_Data section_:
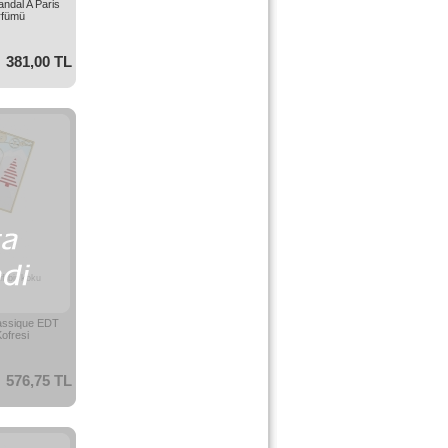
andal A Paris
rfümü
381,00 TL
if bir koku
lassique EDT
ofresi
576,75 TL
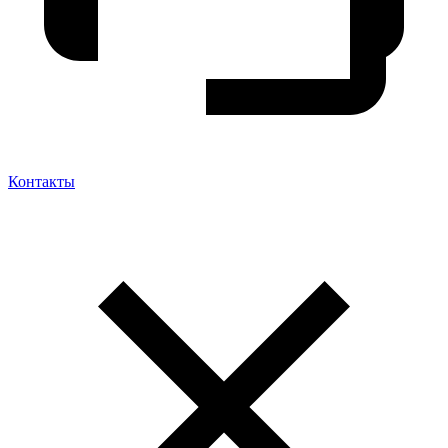
Контакты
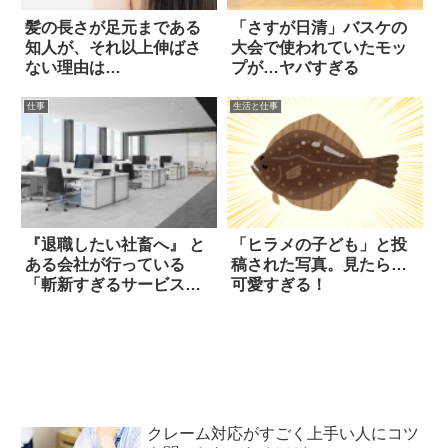
髪の長さが足元まである
「さすが日清」バスケの
知人が、それ以上伸ばさ
大会で使われていたモッ
ない理由は…
プが…ヤバすぎる
仕事
生活と仕事
『退職したい社畜へ』 と
「ヒラメの子ども」と投
ある会社が行っている
稿された写真。見たら…
「斬新すぎるサービス」
可愛すぎる！
に驚愕！！
クレーム対応がすごく上手い人にコツ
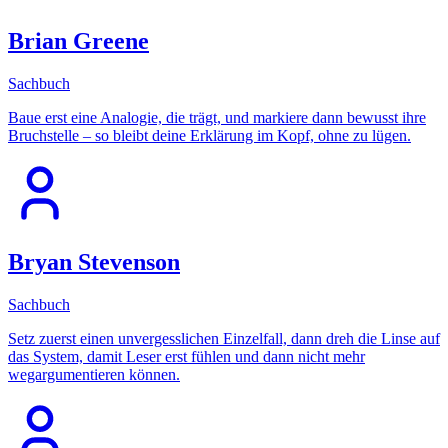
Brian Greene
Sachbuch
Baue erst eine Analogie, die trägt, und markiere dann bewusst ihre
Bruchstelle – so bleibt deine Erklärung im Kopf, ohne zu lügen.
Bryan Stevenson
Sachbuch
Setz zuerst einen unvergesslichen Einzelfall, dann dreh die Linse auf
das System, damit Leser erst fühlen und dann nicht mehr
wegargumentieren können.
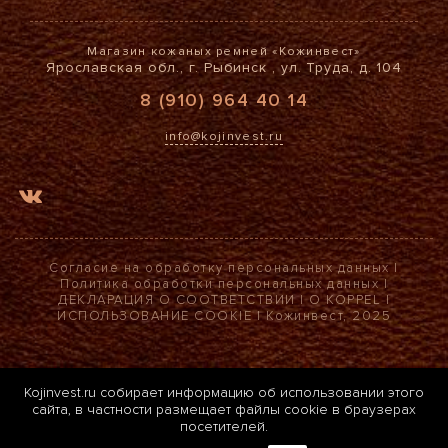
Магазин кожаных ремней «Кожинвест»
Ярославская обл., г. Рыбинск , ул. Труда, д. 104
8 (910) 964 40 14
info@kojinvest.ru
Согласие на обработку персональных данных
|
Политика обработки персональных данных
|
ДЕКЛАРАЦИЯ О СООТВЕТСТВИИ
|
О KOPPEL
|
ИСПОЛЬЗОВАНИЕ COOKIE
| Кожинвест, 2025
Kojinvest.ru собирает информацию об использовании этого
сайта, в частности размещает файлы cookie в браузерах
посетителей.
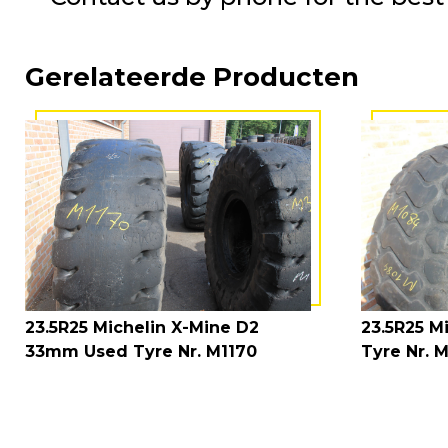
Gerelateerde Producten
23.5R25 Michelin X-Mine D2
23.5R25 M
33mm Used Tyre Nr. M1170
Tyre Nr. 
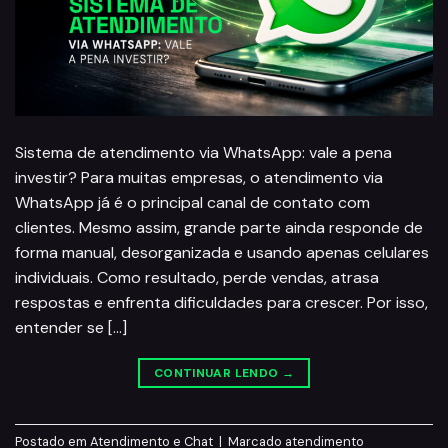
Sistema de atendimento via WhatsApp: vale a pena
investir? Para muitas empresas, o atendimento via
WhatsApp já é o principal canal de contato com
clientes. Mesmo assim, grande parte ainda responde de
forma manual, desorganizada e usando apenas celulares
individuais. Como resultado, perde vendas, atrasa
respostas e enfrenta dificuldades para crescer. Por isso,
entender se […]
CONTINUAR LENDO
→
Postado em
Atendimento e Chat
|
Marcado
atendimento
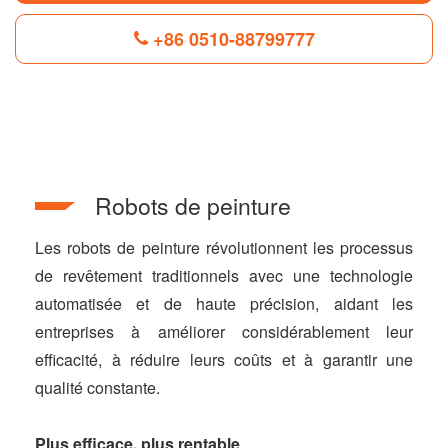
+86 0510-88799777
F
L
B
P
T
a
i
l
i
w
c
n
o
n
i
e
k
g
t
t
b
e
g
e
t
Robots de peinture
o
d
e
r
e
o
I
r
e
r
k
n
s
Les robots de peinture révolutionnent les processus
t
de revêtement traditionnels avec une technologie
automatisée et de haute précision, aidant les
entreprises à améliorer considérablement leur
efficacité, à réduire leurs coûts et à garantir une
qualité constante.
Plus efficace, plus rentable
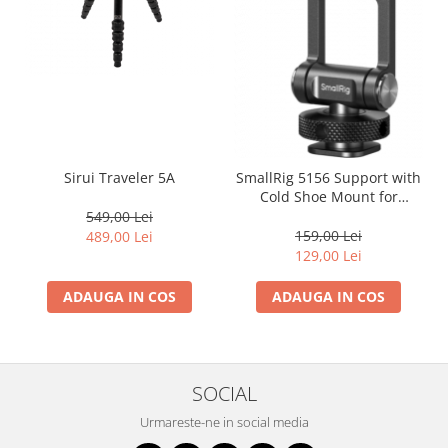
Sirui Traveler 5A
SmallRig 5156 Support with
Cold Shoe Mount for
Phones
549,00 Lei
159,00 Lei
489,00 Lei
129,00 Lei
ADAUGA IN COS
ADAUGA IN COS
SOCIAL
Urmareste-ne in social media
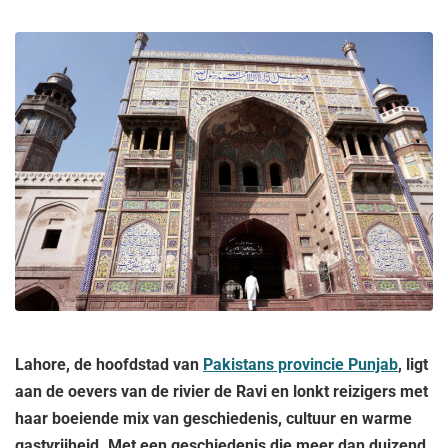
Lahore, de hoofdstad van
Pakistans provincie Punjab
, ligt
aan de oevers van de rivier de Ravi en lonkt reizigers met
haar boeiende mix van geschiedenis, cultuur en warme
gastvrijheid. Met een geschiedenis die meer dan duizend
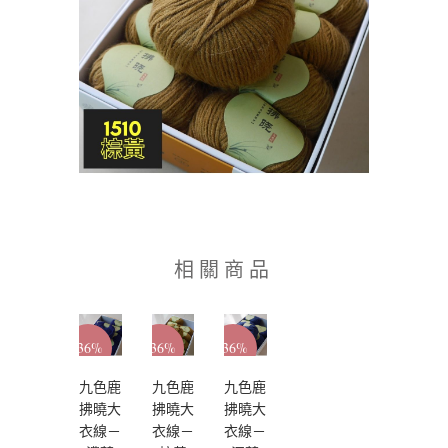
相關商品
-36%
-36%
-36%
九色鹿
九色鹿
九色鹿
拂曉大
拂曉大
拂曉大
衣線－
衣線－
衣線－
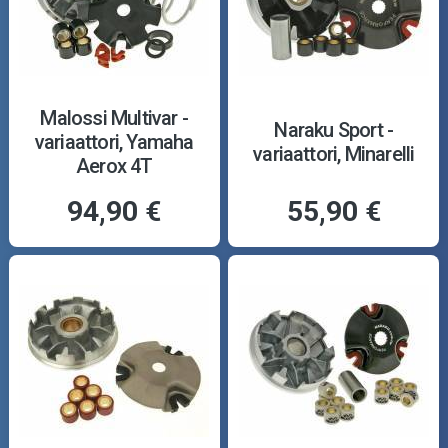
Malossi Multivar -
Naraku Sport -
variaattori, Yamaha
variaattori, Minarelli
Aerox 4T
94,90 €
55,90 €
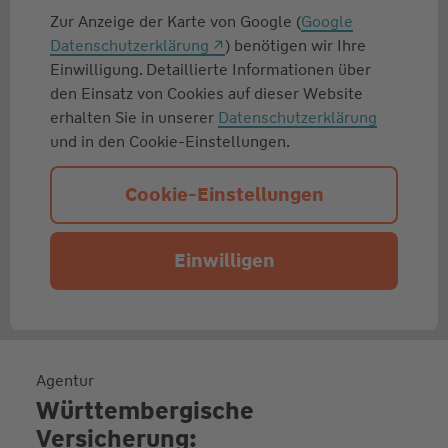
Zur Anzeige der Karte von Google (
Google
Datenschutzerklärung
) benötigen wir Ihre
Einwilligung. Detaillierte Informationen über
den Einsatz von Cookies auf dieser Website
erhalten Sie in unserer
Datenschutzerklärung
und in den Cookie-Einstellungen.
Cookie-Einstellungen
Einwilligen
Agentur
Württembergische
Versicherung:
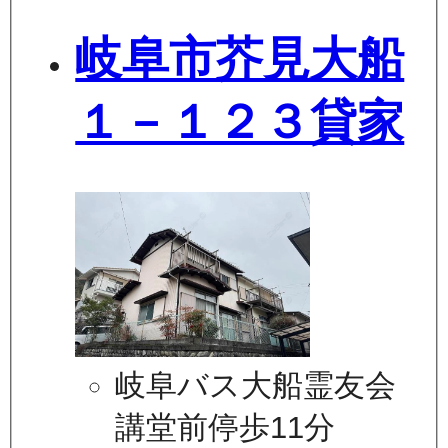
岐阜市芥見大船
１－１２３貸家
岐阜バス大船霊友会
講堂前停歩11分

_Required action_: Wherever the string "Google" occurs in the data, copy the line that holds it.

_Output for this exercise_:
Zur Anzeige der Karte von Google (
Google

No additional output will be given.